*YOUR ASSIGNMENT*. Your answer should consist of each line from the data below that contains "Comp".

*DATA UNDER STUDY*.
##########
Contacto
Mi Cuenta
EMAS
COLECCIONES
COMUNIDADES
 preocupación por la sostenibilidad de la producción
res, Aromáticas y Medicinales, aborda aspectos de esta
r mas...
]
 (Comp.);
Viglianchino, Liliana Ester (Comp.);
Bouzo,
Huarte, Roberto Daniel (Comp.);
##########
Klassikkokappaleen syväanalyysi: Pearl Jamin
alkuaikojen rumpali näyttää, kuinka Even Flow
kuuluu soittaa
##########
*TASK RESPONSE*.
 (Comp.);
Viglianchino, Liliana Ester (Comp.);
Huarte, Roberto Daniel (Comp.);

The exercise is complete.